Limitations & Future Work

  • The experiments cover only the simplest "two-model collaboration" setting; real-world multi-model, multi-turn, or human-in-the-loop scenarios are not addressed.
  • Evaluation is limited to reasoning correctness. While the framework can extend to alignment dimensions (e.g., robustly rejecting unsafe trajectories), this was not empirically explored.
  • Cross-domain comparisons require caution; recoverability/guidability scores for math and code are not directly comparable due to differences in task difficulty and verifiability.
  • The hypothesis that RL improves recoverability by "exposing failures and rewarding correction" remains a theory; the underlying mechanism requires further study.
  • vs. Standard Solo-Reasoning Benchmarks: Existing benchmarks measure independent solving; this paper measures relay performance. They are orthogonal, and this work proves that high solo scores do not imply relay strength.
  • vs. Reasoning Offloading/Meta-Reasoning Methods: Unlike works that build specific collaborative systems and report gains, this paper steps back to ask if solo models possess the prerequisite capability for collaboration, offering diagnosis instead of a new system.
  • vs.

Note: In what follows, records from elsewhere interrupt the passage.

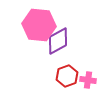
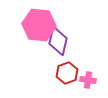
purple diamond: rotated 48 degrees counterclockwise
red hexagon: moved 3 px up
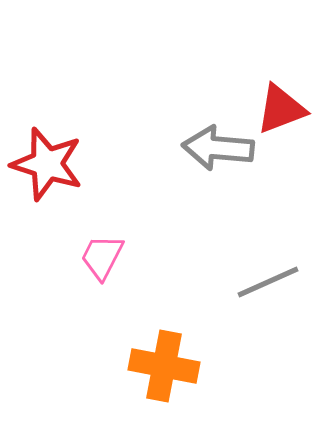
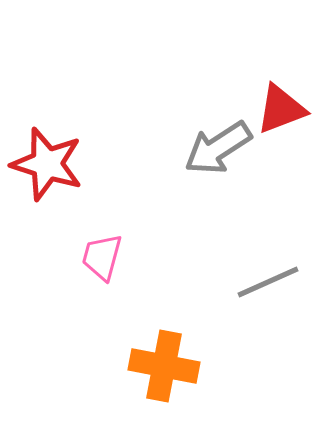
gray arrow: rotated 38 degrees counterclockwise
pink trapezoid: rotated 12 degrees counterclockwise
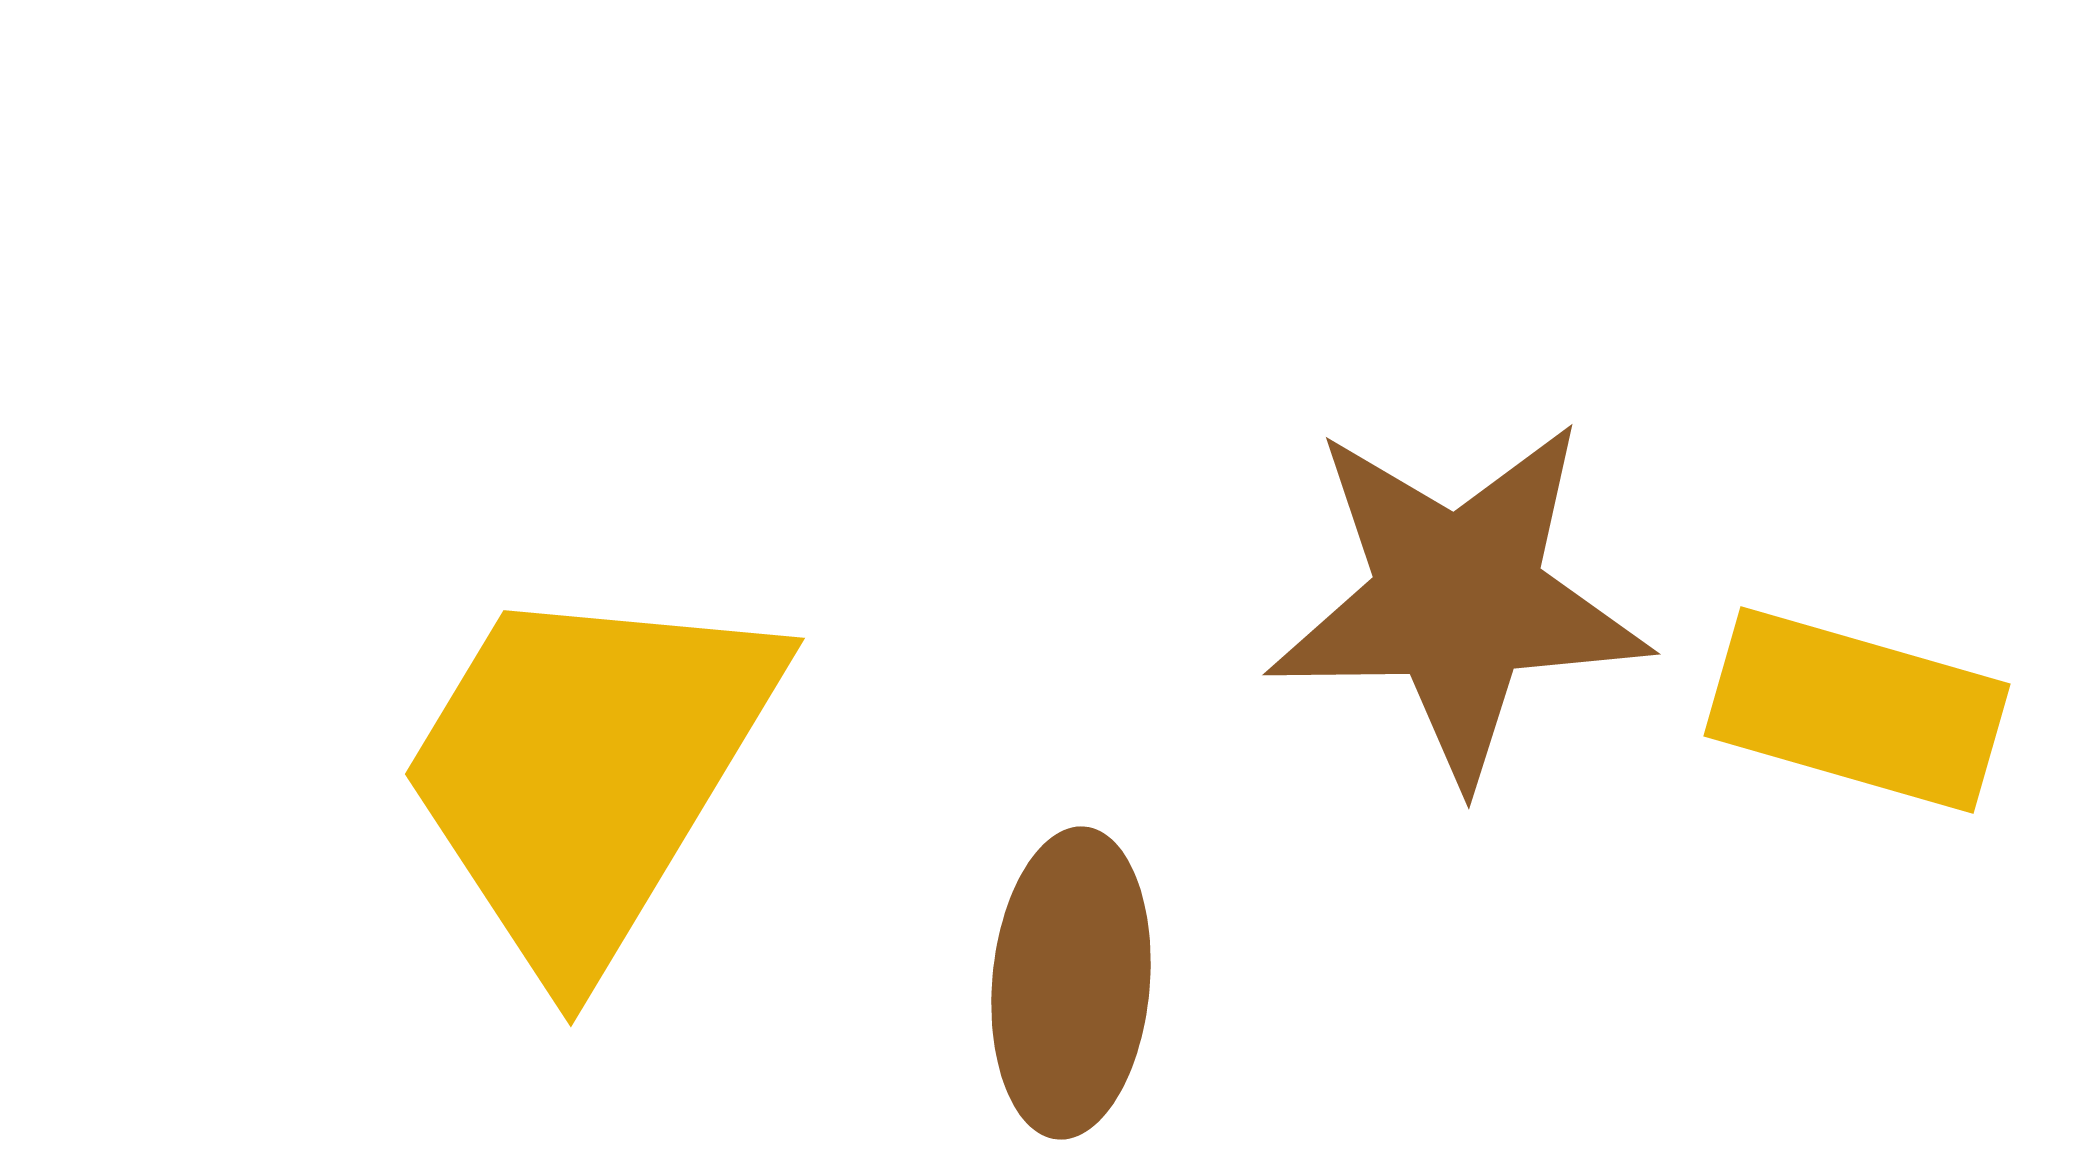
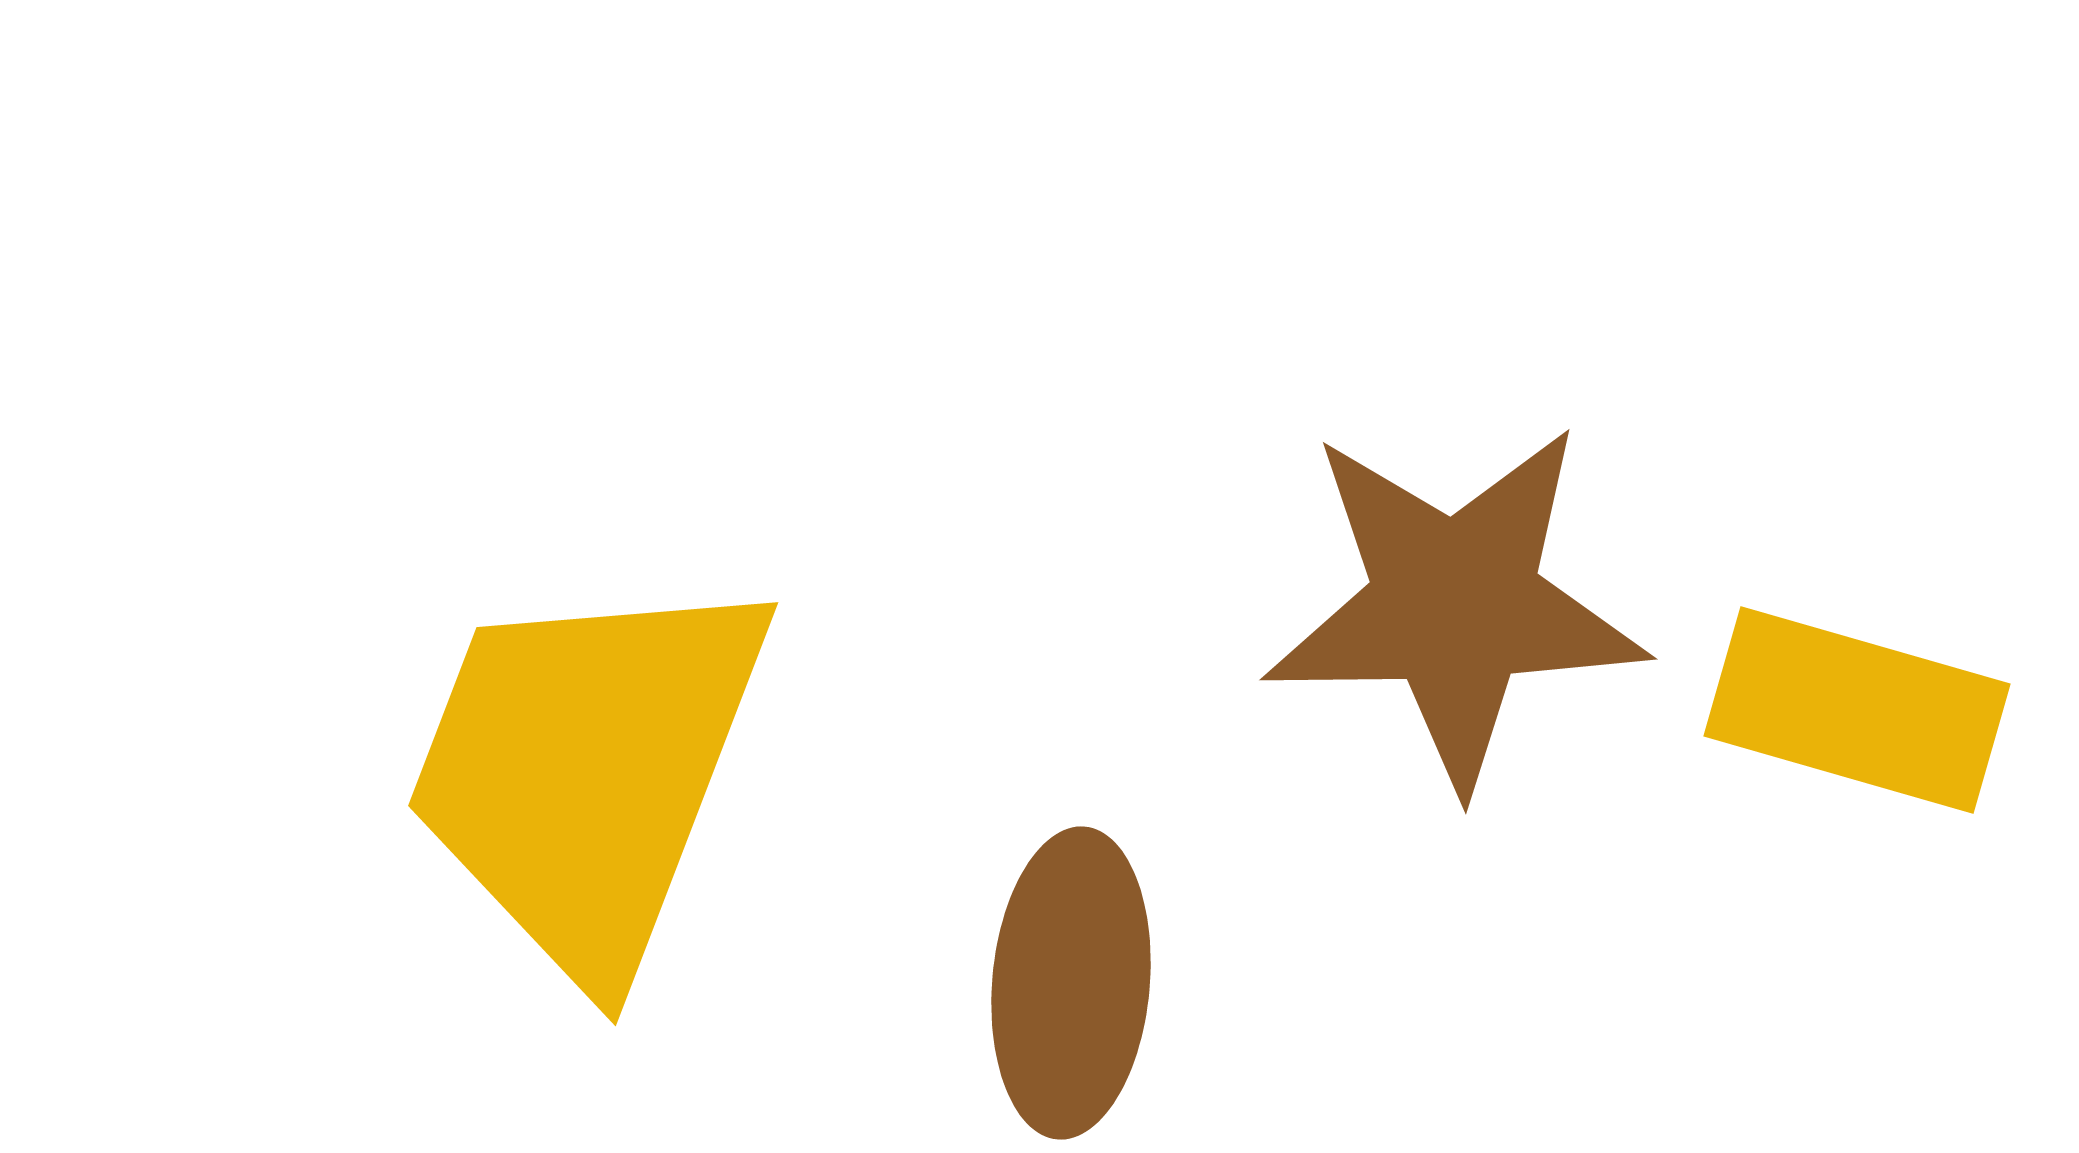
brown star: moved 3 px left, 5 px down
yellow trapezoid: rotated 10 degrees counterclockwise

LIMO "Less is More" Hypothesis: While LIMO shows small high-quality data triggers reasoning, this work finds such data leads to high variance in off-trajectory stability—"Less is More" may not hold for robustness.

Rating

  • Novelty: ⭐⭐⭐⭐⭐ Formalizes "off-trajectory reasoning" and provides an actionable evaluation framework via twin tests.
  • Experimental Thoroughness: ⭐⭐⭐⭐⭐ 15 models across Math/Code domains + controlled factor experiments on Distillation/RL/Data.
  • Writing Quality: ⭐⭐⭐⭐ Clear concepts and intuitive diagrams, though some protocol details require appendix lookup.
  • Value: ⭐⭐⭐⭐⭐ Reveals the disconnect between benchmarks and collaborative capability; offers direct guidance for multi-agent reasoning and distillation strategies.